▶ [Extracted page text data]
════════

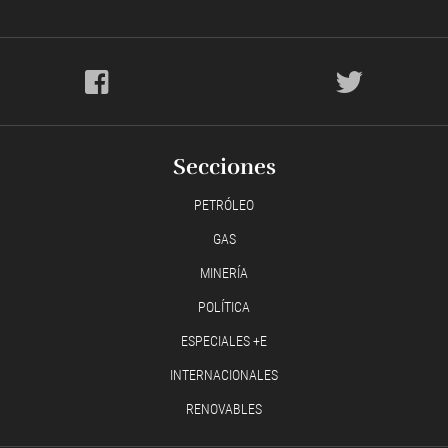
Secciones
PETRÓLEO
GAS
MINERÍA
POLÍTICA
ESPECIALES +E
INTERNACIONALES
RENOVABLES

════════

▶ [What you will do]
The records above are to be retyped exactly, with every picture left out.

▶ [Response area]
Secciones
PETRÓLEO
GAS
MINERÍA
POLÍTICA
ESPECIALES +E
INTERNACIONALES
RENOVABLES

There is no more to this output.